-- INSTRUCTIONS TO FOLLOW --
The answer must be every line from the entries below that contains "privacy".

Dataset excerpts
======

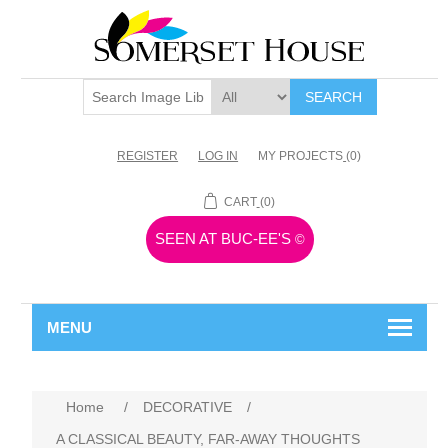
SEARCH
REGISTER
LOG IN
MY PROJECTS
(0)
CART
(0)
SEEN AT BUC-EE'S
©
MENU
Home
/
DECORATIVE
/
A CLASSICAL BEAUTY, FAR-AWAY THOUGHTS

======

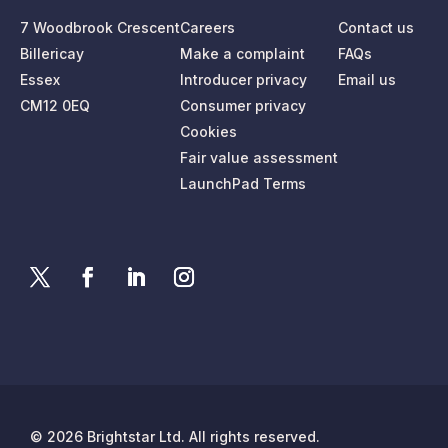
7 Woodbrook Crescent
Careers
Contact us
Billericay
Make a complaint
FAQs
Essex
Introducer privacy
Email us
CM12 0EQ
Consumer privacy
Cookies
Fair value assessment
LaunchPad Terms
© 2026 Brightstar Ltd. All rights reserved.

======

-- OUTPUT FOR THIS TASK --
Introducer privacy
Consumer privacy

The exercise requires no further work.